As with many health conditions, a lack of access can mean worse outcomes: A study published in JAMA in July 2020 found that COVID-19 patients admitted to hospitals with fewer ICU beds were at a higher risk of dying. But in rural areas, hospital transfers can be perilous — say, when breathing is labored and the nearest ICU is an hour or more away — or impossible. In late 2020, some rural hospitals simply weren’t accepting COVID-19 patient transfers.
“No hospital is going to have an incentive to accept seriously ill COVID-19 patients, especially poor patients,” says Dr. Kanter. “So we need to have a more coordinated system of hospital transfers to ensure that the clinical needs of these patients, as well as others, will be met.”
Dr. Kanter and her research partners also advocate for allocating funds to rural hospitals without ICUs, so that they can establish short-term emergency ICU capabilities to manage severely ill COVID-19 patients.
Even without a COVID-19 diagnosis, some rural patients struggled to receive basic health care services during the pandemic. Though doctors’ offices may have reopened, barriers to care — such as a lack of transportation—persisted.
“The transportation issues have compounded the infrastructure that was already having problems,” says Dr. Rodney Wise, market chief medical officer for AmeriHealth Caritas Louisiana.
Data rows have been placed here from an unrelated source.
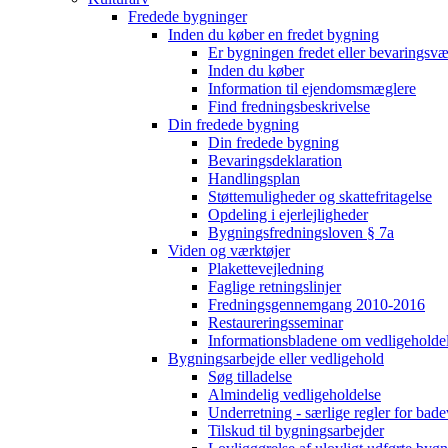
Fredede bygninger
Inden du køber en fredet bygning
Er bygningen fredet eller bevaringsv
Inden du køber
Information til ejendomsmæglere
Find fredningsbeskrivelse
Din fredede bygning
Din fredede bygning
Bevaringsdeklaration
Handlingsplan
Støttemuligheder og skattefritagelse
Opdeling i ejerlejligheder
Bygningsfredningsloven § 7a
Viden og værktøjer
Plakettevejledning
Faglige retningslinjer
Fredningsgennemgang 2010-2016
Restaureringsseminar
Informationsbladene om vedligeholde
Bygningsarbejde eller vedligehold
Søg tilladelse
Almindelig vedligeholdelse
Underretning - særlige regler for bad
Tilskud til bygningsarbejder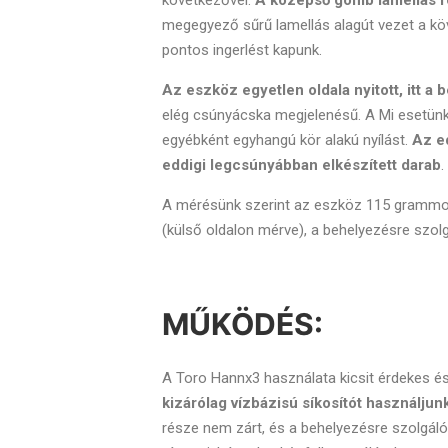
következővel.
A középső gömb lamellás fo
megegyező sűrű lamellás alagút vezet a k
pontos ingerlést kapunk.
Az eszköz egyetlen oldala nyitott, itt a 
elég csúnyácska megjelenésű. A Mi esetünk
egyébként egyhangú kör alakú nyílást.
Az ed
eddigi legcsúnyábban elkészített darab
.
A mérésünk szerint az eszköz 115 grammo
(külső oldalon mérve), a behelyezésre szolg
MŰKÖDÉS:
A Toro Hannx3 használata kicsit érdekes é
kizárólag vízbázisú síkosítót használjun
része nem zárt, és a behelyezésre szolgáló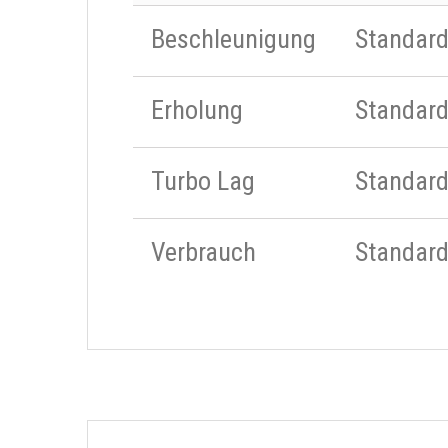
Beschleunigung
Standar
Erholung
Standar
Turbo Lag
Standar
Verbrauch
Standar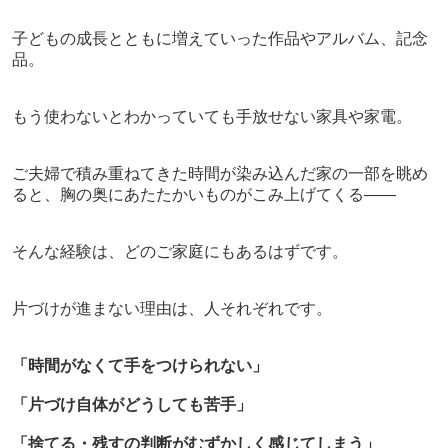
子どもの成長とともに増えていった作品やアルバム、記念
品。
もう使わないとわかっていても手放せない家具や家電。
ご夫婦で積み重ねてきた時間が染み込んだ家の一部を眺め
ると、胸の奥にあたたかいものがこみ上げてくる――
そんな経験は、どのご家庭にもあるはずです。
片づけが進まない理由は、人それぞれです。
「時間がなくて手をつけられない」
「片づけ自体がどうしても苦手」
「捨てる・残すの判断がむずかしく感じてしまう」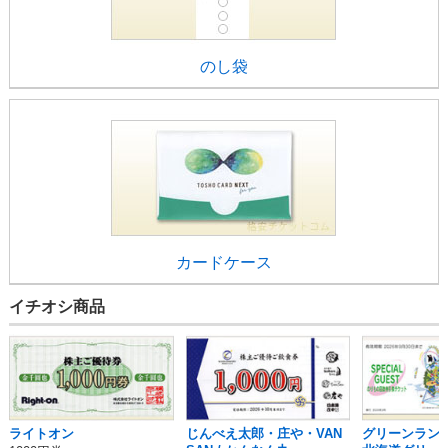
のし袋
カードケース
イチオシ商品
ライトオン
じんべえ太郎・庄や・VAN
グリーンランド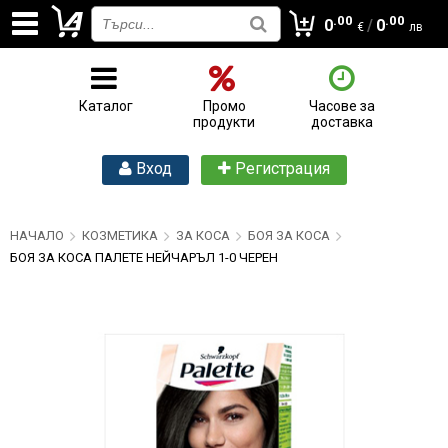
.00
.00
0
/
0
€
лв
Каталог
Промо
Часове за
продукти
доставка
Вход
Регистрация
НАЧАЛО
КОЗМЕТИКА
ЗА КОСА
БОЯ ЗА КОСА
БОЯ ЗА КОСА ПАЛЕТЕ НЕЙЧАРЪЛ 1-0 ЧЕРЕН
One remedy has been telehealth, which experienced a boom during the pandemic due, in part, to relaxed governmental restrictions. The industry is on track for 80% year-over-year growth, according to market research firm Arizton. Telehealth allowed patients unable to make it into a doctor’s office to access care. Yet, according to Federal Communications Commission data, 33% of rural Americans lack access to high-speed broadband internet. For those who do have access, there may still be a learning curve in adopting the new technology.
“There are a lot of things we can do as managed care providers, doctors’ offices, clinics and hospitals to help familiarize patients with technology,” says Dr. Wise, who adds that expanded use of community health workers may also help fill gaps in services.
“A community health worker could drop by their home, help make assessments and link them to care,” he says. “It’s a model that works well in urban areas and could be one that assists rural areas.”
Rural health care is at a crossroads. Hospitals that were teetering on the brink of financial insolvency pre-pandemic are now barely holding on. And where doors have closed, communities are scrambling for options.
Just as these rural health care deserts resulted from a confluence of factors, eliminating them will require a multipronged approach. With concentrated efforts from providers, payers, policymakers and researchers at the federal, state and local levels, the rural health care system can slowly move in the right direction to better support patients — including during times of great upheaval, like COVID-19.
“This has been a public health tragedy,” says Dr. Kanter. “But many of us have really focused on responding and learning from this process, and I hope we can get to a different place with the health care system because of it.”
This article appeared in issue 3 (2021) of In Reach by AmeriHealth Caritas.